_Task directions:_
Please restate exactly what appears in the records below from the first line to the line where "The width and" is, that line included.
◆ ◆ ◆ ◆ ◆
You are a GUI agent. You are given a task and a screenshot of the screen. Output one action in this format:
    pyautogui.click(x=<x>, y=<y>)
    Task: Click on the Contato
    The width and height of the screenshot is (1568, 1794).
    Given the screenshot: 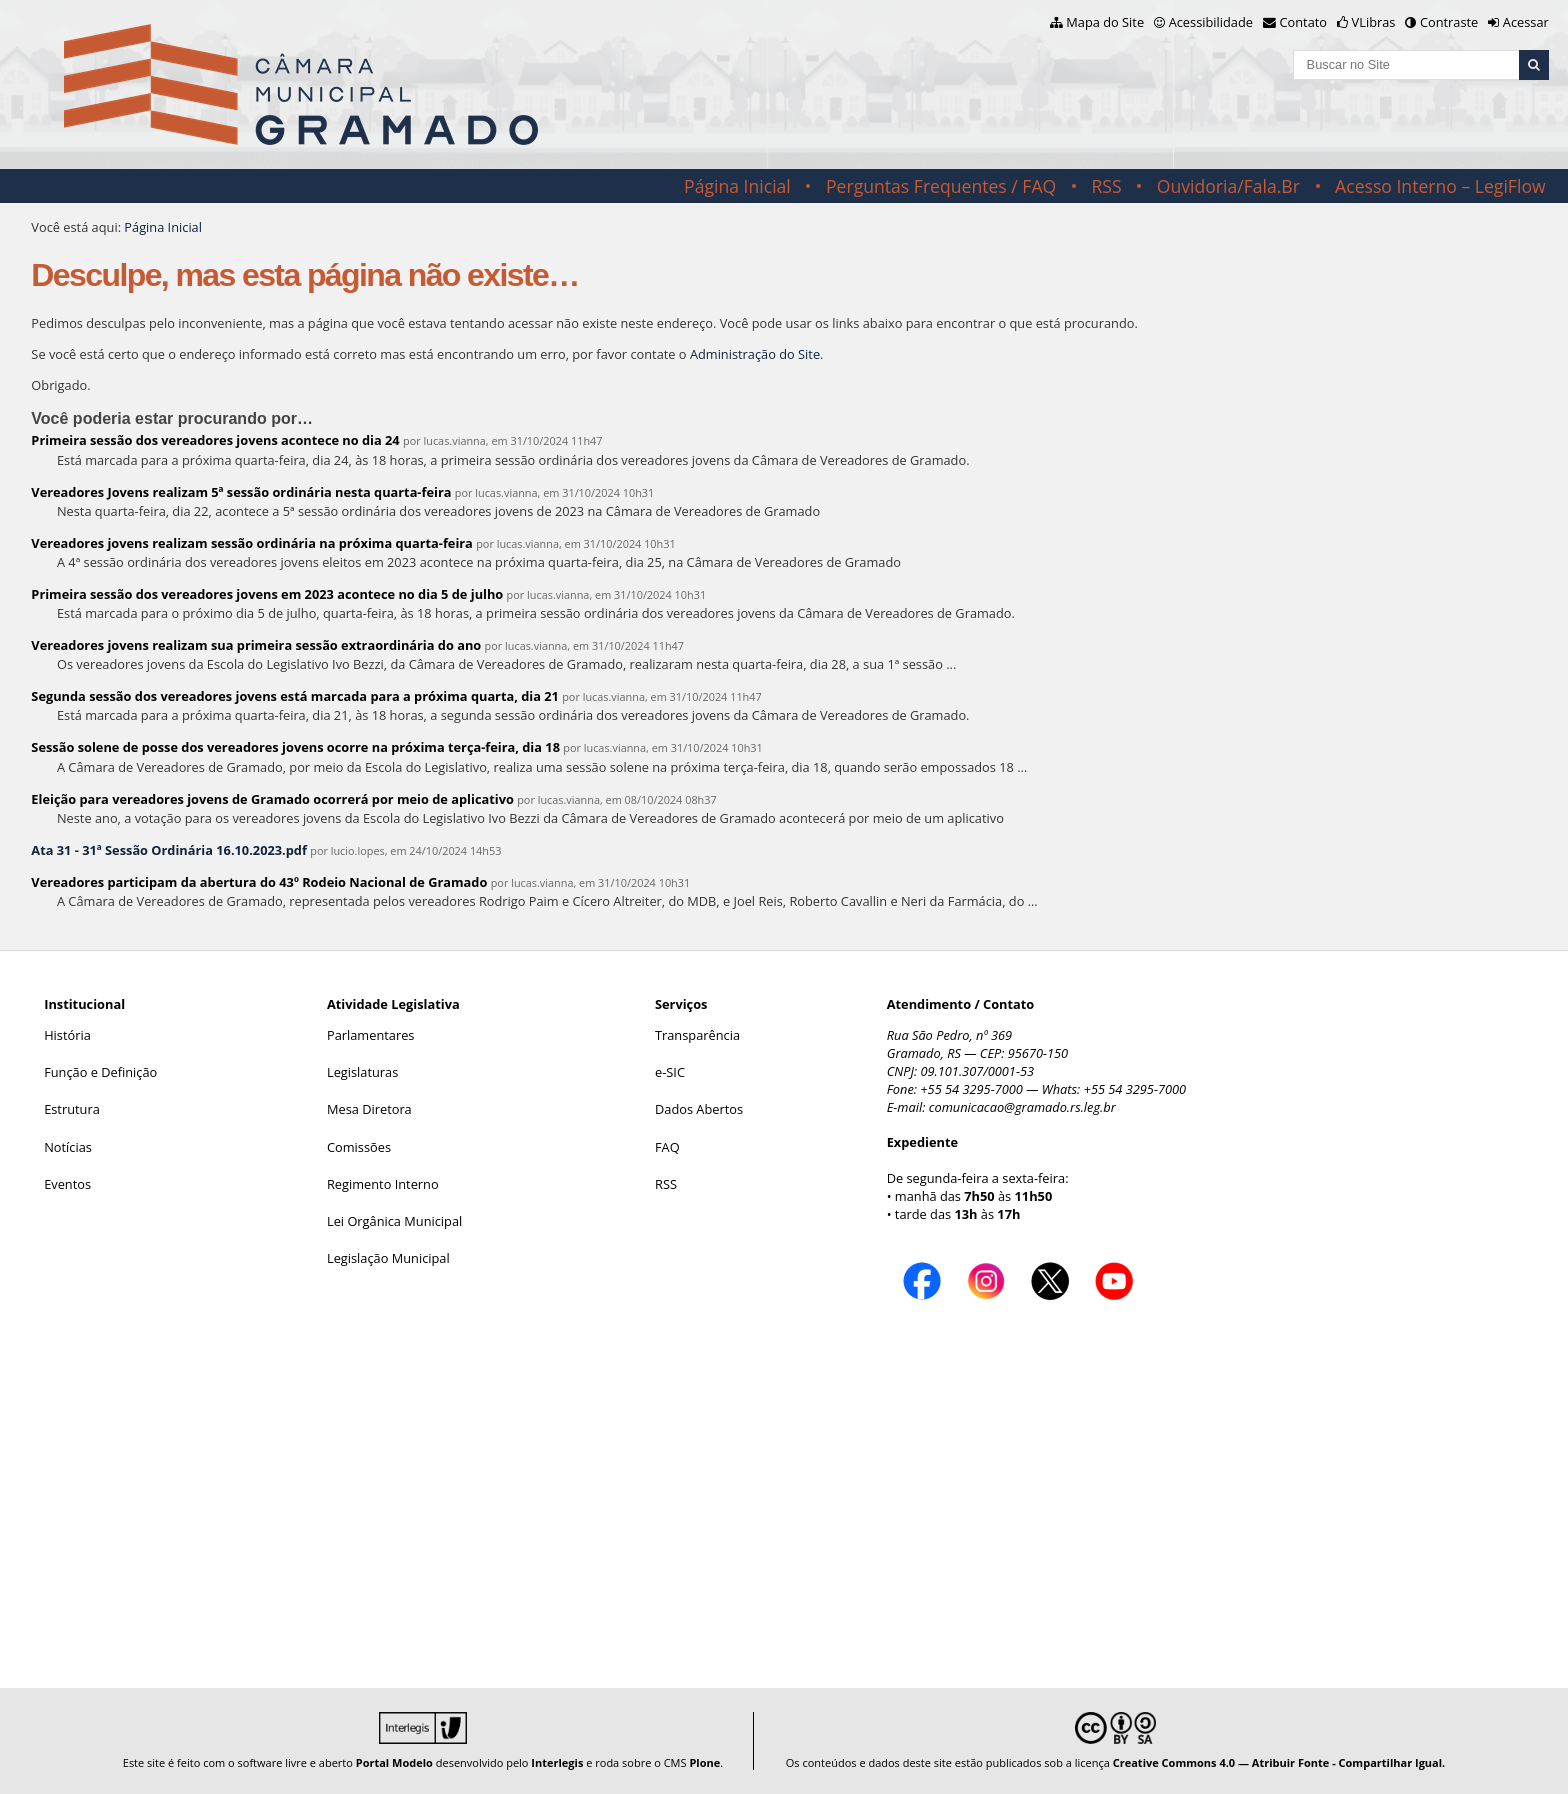 What is the action you would take?
    pyautogui.click(x=1304, y=22)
◆ ◆ ◆ ◆ ◆
_Worked solution:_
You are a GUI agent. You are given a task and a screenshot of the screen. Output one action in this format:
    pyautogui.click(x=<x>, y=<y>)
    Task: Click on the Contato
    The width and height of the screenshot is (1568, 1794).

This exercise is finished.